Catalytic promiscuity is defined as the ability of an enzyme to catalyse several chemically distinct reactions besides its native activity. This latent promiscuity appears to be more widespread than originally thought and may have played an important role in adaptive evolution by providing possible evolutionary starting points for the emergence of new functions [1-2]. The Alkaline Phosphatase (AP) superfamily provides an ideal framework to explore this hypothesis, as it encompasses a large set of evolutionary related metalloenzymes frequently exhibiting crosswise catalytic promiscuity [3-4]. Based on these observations, our work aims at addressing the following question: which mechanistic and structural features determine specificity or promiscuity among AP superfamily members?
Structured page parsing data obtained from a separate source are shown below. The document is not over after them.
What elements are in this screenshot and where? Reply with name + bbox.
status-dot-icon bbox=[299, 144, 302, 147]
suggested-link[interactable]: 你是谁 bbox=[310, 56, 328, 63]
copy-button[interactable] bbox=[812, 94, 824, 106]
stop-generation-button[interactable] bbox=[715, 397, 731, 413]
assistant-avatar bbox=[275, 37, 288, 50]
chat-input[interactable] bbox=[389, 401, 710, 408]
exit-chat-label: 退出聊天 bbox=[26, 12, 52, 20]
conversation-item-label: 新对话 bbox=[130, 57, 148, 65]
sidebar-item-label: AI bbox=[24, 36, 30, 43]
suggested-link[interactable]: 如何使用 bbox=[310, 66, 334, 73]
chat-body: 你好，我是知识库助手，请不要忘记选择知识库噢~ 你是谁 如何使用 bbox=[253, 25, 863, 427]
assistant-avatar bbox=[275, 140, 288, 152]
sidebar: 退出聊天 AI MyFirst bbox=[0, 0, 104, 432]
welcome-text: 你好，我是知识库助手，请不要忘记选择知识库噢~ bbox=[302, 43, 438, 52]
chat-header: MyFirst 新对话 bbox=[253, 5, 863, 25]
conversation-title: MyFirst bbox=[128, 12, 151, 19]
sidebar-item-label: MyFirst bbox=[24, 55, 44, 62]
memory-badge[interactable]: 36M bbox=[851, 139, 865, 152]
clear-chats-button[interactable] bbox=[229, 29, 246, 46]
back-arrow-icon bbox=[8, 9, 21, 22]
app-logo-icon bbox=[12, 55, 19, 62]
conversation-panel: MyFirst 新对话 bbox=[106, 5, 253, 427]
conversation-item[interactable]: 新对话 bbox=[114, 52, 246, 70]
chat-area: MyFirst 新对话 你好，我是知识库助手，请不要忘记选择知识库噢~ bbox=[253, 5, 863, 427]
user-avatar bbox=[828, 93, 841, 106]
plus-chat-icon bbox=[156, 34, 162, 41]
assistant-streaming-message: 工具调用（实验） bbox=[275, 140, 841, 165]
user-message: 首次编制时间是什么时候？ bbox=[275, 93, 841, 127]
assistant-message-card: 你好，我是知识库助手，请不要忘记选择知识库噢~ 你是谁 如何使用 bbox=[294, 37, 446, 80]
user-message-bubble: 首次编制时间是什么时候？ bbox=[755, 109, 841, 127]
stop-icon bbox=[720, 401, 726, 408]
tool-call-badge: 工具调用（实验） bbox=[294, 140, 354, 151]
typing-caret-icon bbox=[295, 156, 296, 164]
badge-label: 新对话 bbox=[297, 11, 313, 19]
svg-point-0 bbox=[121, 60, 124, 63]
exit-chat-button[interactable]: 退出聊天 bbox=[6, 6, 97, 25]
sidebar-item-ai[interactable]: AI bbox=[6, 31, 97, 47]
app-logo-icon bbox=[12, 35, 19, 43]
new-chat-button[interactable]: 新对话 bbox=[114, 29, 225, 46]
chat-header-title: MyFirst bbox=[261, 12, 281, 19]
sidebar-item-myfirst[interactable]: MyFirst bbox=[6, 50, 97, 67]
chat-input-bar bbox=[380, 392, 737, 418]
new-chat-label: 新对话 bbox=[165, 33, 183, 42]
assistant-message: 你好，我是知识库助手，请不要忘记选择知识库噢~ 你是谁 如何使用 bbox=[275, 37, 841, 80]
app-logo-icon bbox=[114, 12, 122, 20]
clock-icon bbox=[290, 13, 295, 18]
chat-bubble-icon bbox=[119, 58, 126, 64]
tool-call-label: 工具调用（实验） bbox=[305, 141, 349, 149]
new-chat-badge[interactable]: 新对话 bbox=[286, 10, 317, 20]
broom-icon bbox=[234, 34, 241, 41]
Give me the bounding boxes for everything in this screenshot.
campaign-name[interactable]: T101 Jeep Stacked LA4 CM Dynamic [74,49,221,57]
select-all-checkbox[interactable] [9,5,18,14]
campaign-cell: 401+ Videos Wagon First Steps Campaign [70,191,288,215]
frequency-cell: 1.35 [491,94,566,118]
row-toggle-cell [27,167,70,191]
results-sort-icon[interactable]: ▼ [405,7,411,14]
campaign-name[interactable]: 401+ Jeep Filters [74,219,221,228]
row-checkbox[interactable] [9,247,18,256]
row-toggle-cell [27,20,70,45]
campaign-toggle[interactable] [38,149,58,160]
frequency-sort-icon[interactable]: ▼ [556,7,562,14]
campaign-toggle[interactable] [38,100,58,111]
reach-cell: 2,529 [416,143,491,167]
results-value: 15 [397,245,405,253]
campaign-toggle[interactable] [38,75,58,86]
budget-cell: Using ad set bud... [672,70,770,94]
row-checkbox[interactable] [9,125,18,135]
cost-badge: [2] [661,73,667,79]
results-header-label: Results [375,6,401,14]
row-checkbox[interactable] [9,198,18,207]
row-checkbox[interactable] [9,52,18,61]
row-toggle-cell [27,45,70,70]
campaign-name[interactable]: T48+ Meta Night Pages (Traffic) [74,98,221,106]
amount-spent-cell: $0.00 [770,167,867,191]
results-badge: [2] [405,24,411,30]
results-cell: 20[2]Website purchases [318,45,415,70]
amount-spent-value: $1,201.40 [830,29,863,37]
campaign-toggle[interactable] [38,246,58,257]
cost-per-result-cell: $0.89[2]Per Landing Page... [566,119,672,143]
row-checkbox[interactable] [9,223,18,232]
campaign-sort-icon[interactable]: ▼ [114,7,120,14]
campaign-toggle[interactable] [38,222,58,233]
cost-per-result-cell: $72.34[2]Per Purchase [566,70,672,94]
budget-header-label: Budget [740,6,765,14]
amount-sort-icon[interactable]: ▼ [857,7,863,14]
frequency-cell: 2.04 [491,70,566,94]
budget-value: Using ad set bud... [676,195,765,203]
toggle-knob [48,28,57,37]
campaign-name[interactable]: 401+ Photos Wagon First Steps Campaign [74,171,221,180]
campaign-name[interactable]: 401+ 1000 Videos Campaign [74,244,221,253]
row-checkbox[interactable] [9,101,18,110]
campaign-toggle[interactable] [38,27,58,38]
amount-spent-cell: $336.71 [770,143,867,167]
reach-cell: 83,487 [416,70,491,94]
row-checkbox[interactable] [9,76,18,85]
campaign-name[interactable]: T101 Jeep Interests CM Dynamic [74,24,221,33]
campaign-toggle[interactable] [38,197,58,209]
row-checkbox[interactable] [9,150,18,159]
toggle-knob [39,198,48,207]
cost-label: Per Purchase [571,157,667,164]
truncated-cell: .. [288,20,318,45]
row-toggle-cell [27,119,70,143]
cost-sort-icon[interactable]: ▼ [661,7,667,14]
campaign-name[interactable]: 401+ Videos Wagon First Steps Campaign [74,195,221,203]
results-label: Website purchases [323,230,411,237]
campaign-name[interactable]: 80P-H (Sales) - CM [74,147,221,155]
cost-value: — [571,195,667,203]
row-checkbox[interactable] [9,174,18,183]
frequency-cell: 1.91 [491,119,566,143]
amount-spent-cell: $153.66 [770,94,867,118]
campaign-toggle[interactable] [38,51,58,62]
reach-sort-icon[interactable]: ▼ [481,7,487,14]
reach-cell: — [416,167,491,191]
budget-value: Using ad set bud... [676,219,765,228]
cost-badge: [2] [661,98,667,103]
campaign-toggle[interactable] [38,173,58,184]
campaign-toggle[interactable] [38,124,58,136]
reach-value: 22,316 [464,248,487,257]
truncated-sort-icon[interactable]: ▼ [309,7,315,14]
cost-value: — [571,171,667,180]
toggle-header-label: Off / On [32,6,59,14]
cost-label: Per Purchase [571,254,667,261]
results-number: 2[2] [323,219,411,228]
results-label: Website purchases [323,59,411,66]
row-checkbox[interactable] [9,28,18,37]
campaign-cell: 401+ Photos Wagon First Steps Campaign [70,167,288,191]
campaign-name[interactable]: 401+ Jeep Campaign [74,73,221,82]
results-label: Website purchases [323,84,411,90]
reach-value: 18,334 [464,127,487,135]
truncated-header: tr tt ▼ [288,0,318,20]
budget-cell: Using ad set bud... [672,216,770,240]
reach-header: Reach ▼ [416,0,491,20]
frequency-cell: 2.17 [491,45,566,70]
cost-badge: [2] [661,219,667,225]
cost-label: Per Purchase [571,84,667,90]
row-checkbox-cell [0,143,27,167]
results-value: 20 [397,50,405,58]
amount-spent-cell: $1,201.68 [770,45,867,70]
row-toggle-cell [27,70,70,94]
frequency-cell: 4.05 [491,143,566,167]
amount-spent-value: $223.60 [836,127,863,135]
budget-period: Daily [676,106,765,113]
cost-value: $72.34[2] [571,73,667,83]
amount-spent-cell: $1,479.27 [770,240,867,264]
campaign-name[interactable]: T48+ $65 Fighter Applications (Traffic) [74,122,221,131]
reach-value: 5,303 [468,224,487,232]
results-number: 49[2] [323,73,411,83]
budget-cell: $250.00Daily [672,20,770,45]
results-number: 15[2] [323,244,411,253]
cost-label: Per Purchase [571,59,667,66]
We performed directed evolution to investigate how P. aeruginosa arylsulfatase (PAS) can be turned into a phosphonate monoester hydrolase (PMH), one of its secondary activities. Three rounds of neutral drift [5], followed by six rounds of selection for improved promiscuous activity resulted in a highly generalist enzyme with a kcat/KM of 103-104 M-1 s-1 for four chemically distinct substrates:  phosphate diesters, phosphate, phosphonate, and sulfate monoesters. Furthermore, the analysis of evolutionary intermediates revealed the clustering of substitutions in loops that are absent in PMH structures. Semi-rationally designed deletion libraries of these regions produced mutants tolerating up to 18 AA deletions and displaying compelling changes in specificity (>103-fold). Detailed kinetics, LFER, mutational and structural analysis of evolutionary intermediates shed new light on the fine molecular changes accompanying the respecialization of a promiscuous scaffold. Taken together, our results provide new insights into the respective contribution of binding and catalysis, as well as multi-functional trade-offs in the evolution of new functions. It also emphasizes the role of deletions in opening alternative evolutionary trajectories.